Computer science as empirical inquiry: symbols and search

Citation: Allen Newell, Herbert A Simon. Computer science as empirical inquiry: symbols and search. In Communications of the ACM, Vol 19, No 3, pp 113-126, 1976.
Link: ACM Portal

Summary

The purpose of this paper is to examine the development of basic understanding of computer science by empirical inquiry.

All sciences characterize the nature of their systems through qualitative statements. While such statements or laws are generic in nature, they are of great importance and often set the terms on which a whole science operates.

One of the fundamental contributions of computer science has been to explain what symbols are. Symbols lie at the root of intelligent action, and are a primary topic for computer science.

A physical symbol system consists of a set of symbols, which may be related to each other to form expressions or symbol structures. In addition, a physical symbol system also contains a collection of processes that operate on these expressions to produce other expressions. The notions of designation and interpretation are central to physical symbol systems, along with the requirements of completeness and closure.

The Physical Symbol System Hypothesis: A physical symbol system has the necessary and sufficient means for general intelligent action.

A physical symbol system is an instance of a universal machine. Thus the hypothesis implies that intelligence will be realized by a universal computer. It also asserts that the intelligent machine is a symbol system. The development of symbol systems can be traced through time by examination of formal logic (formal symbol manipulation), Turing machines (automatic formal symbol manipulation), stored programs (interpretations), list processing (designation and dynamic symbol structures).

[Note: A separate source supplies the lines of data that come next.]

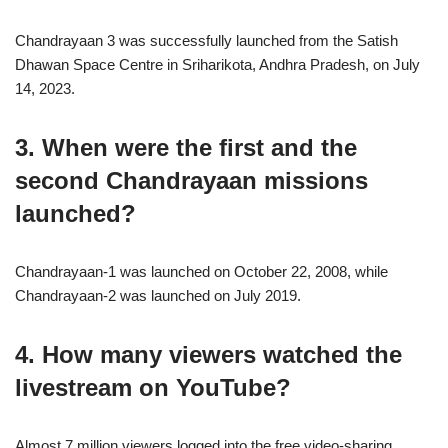
Chandrayaan 3 was successfully launched from the Satish
Dhawan Space Centre in Sriharikota, Andhra Pradesh, on July
14, 2023.
3. When were the first and the
second Chandrayaan missions
launched?
Chandrayaan-1 was launched on October 22, 2008, while
Chandrayaan-2 was launched on July 2019.
4. How many viewers watched the
livestream on YouTube?
Almost 7 million viewers logged into the free video-sharing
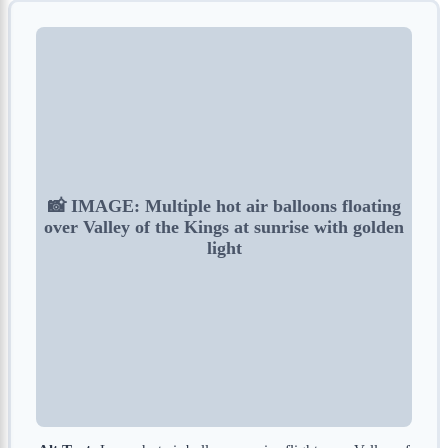
📸 IMAGE: Multiple hot air balloons floating
over Valley of the Kings at sunrise with golden
light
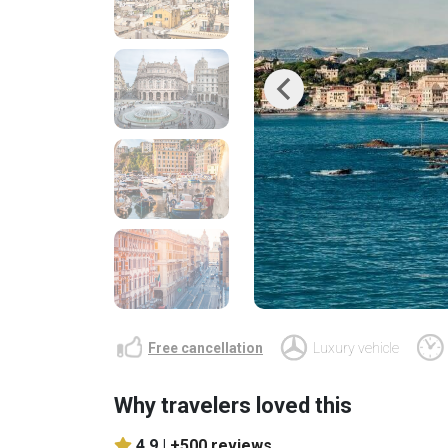
Previous
Free cancellation
Luxury vehicle
Why travelers loved this
4.9 |
+500 reviews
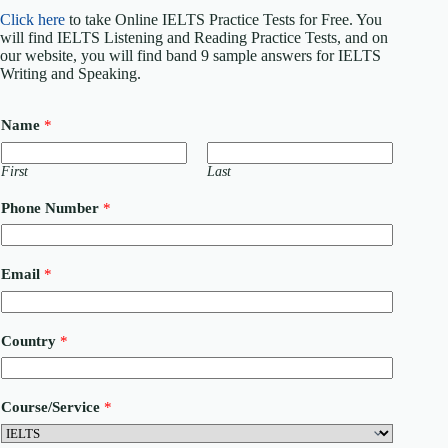
Click here
to take Online IELTS Practice Tests for Free. You
will find IELTS Listening and Reading Practice Tests, and on
our website, you will find band 9 sample answers for IELTS
Writing and Speaking.
Name
*
First
Last
Phone Number
*
Email
*
M
Country
*
e
s
s
a
Course/Service
*
g
e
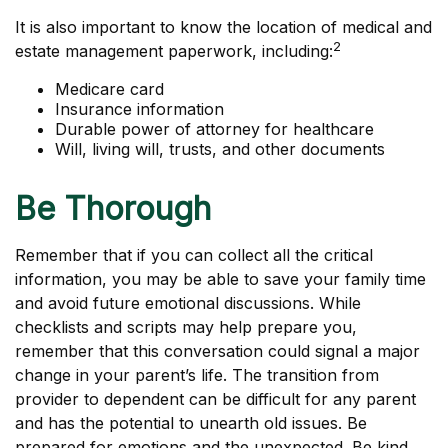
It is also important to know the location of medical and
2
estate management paperwork, including:
Medicare card
Insurance information
Durable power of attorney for healthcare
Will, living will, trusts, and other documents
Be Thorough
Remember that if you can collect all the critical
information, you may be able to save your family time
and avoid future emotional discussions. While
checklists and scripts may help prepare you,
remember that this conversation could signal a major
change in your parent’s life. The transition from
provider to dependent can be difficult for any parent
and has the potential to unearth old issues. Be
prepared for emotions and the unexpected. Be kind,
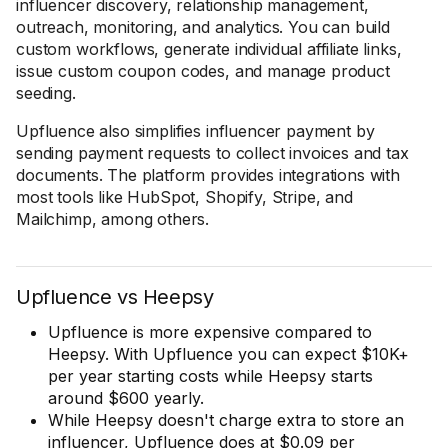
influencer discovery, relationship management,
outreach, monitoring, and analytics. You can build
custom workflows, generate individual affiliate links,
issue custom coupon codes, and manage product
seeding.
Upfluence also simplifies influencer payment by
sending payment requests to collect invoices and tax
documents. The platform provides integrations with
most tools like HubSpot, Shopify, Stripe, and
Mailchimp, among others.
Upfluence vs Heepsy
Upfluence is more expensive compared to
Heepsy. With Upfluence you can expect $10K+
per year starting costs while Heepsy starts
around $600 yearly.
While Heepsy doesn't charge extra to store an
influencer, Upfluence does at $0.09 per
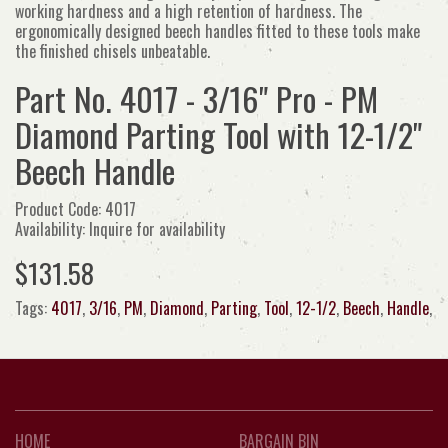
working hardness and a high retention of hardness. The
ergonomically designed beech handles fitted to these tools make
the finished chisels unbeatable.
Part No. 4017 - 3/16" Pro - PM
Diamond Parting Tool with 12-1/2"
Beech Handle
Product Code: 4017
Availability: Inquire for availability
$131.58
Tags:
4017
,
3/16
,
PM
,
Diamond
,
Parting
,
Tool
,
12-1/2
,
Beech
,
Handle
,
HOME
BARGAIN BIN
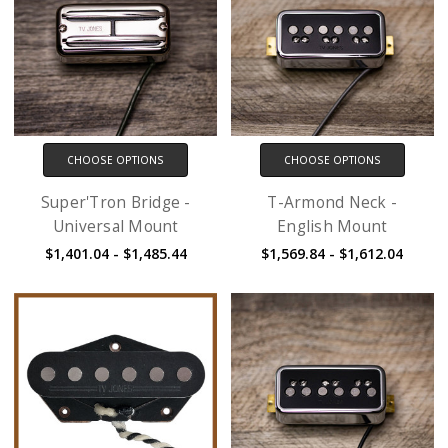
CHOOSE OPTIONS
CHOOSE OPTIONS
Super'Tron Bridge -
T-Armond Neck -
Universal Mount
English Mount
$1,401.04 - $1,485.44
$1,569.84 - $1,612.04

The authors provide the evidence for the symbol system hypothesis by modeling human symbolic behavior. The symbol system implies that the intelligent behavior of man arises because he has characteristics of a physical symbol system. The search for explanations of man's intelligent behavior in terms of symbols systems has had success over the years. In areas like problem solving, concept attainment and long-term memory, symbol manipulation models are common. While this supports the hypothesis, another evidence is the absence of competing hypotheses in the field of psychology.

The question of how symbol systems provide intelligence behavior leads to the concept of heuristic search.

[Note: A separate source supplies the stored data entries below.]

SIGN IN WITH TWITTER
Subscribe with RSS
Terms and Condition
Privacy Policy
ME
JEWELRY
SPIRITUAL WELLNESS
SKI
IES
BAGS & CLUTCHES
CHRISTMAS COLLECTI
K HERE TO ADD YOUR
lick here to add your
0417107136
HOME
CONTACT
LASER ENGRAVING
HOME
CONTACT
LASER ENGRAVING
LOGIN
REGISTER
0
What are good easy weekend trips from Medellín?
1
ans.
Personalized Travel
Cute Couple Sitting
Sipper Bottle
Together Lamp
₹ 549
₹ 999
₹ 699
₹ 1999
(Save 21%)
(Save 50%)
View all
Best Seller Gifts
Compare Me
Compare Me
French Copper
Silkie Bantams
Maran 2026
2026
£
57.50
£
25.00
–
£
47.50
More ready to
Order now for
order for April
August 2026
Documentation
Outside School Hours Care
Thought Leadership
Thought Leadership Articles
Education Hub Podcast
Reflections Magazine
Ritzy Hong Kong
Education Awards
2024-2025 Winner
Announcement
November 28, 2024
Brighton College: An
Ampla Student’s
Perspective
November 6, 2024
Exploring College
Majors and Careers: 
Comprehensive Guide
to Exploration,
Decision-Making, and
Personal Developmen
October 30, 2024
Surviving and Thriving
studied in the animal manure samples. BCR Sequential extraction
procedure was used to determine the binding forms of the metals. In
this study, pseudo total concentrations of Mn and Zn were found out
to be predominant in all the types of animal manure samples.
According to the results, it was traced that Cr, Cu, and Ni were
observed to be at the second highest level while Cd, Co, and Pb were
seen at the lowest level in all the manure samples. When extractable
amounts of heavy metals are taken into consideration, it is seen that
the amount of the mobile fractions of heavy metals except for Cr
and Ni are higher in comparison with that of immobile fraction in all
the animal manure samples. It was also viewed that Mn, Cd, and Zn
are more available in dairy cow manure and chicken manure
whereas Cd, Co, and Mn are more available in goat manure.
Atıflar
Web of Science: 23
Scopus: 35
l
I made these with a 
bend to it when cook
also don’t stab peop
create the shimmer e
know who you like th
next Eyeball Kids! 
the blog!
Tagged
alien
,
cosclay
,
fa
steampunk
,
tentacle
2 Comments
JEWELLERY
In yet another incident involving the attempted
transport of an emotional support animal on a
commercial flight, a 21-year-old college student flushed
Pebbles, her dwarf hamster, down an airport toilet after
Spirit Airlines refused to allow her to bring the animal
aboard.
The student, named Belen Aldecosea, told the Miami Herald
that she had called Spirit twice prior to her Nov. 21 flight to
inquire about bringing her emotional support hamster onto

The Heuristic Search Hypothesis: The solutions to problems are represented as symbol structures. A physical symbol system exercises its intelligence in problem solving by search - that is, by generating and progressively modifying symbol structures until it produces a solution structure.

Since the ability to solve problems is generally taken as an indicator of intelligence, it has been a primary problem for artificial intelligence. During early AI research, study of problem solving was almost synonymous with study of search. When a symbol system that is trying to solve a problem knows enough about what to do, it simply proceeds directly towards its goal; but whenever its knowledge is inadequate, it is faced with large amounts of search to find its way again. The task of intelligence is to avert the threat of exponential explosion of search by extracting and using information about the structure of the problem space.

There are other ways of achieving more information about the problem space: 1) Non local use of information, 2) Semantic Recognition systems and 3) selecting appropriate representation.

Definitions

Designation: An expression designates an object if, given the expression, the system can either affect the object itself or behave in ways dependent on the object.
Interpretation: The system can interpret an expression if the expression designates a process and if, given the expression, the system can carry out the process.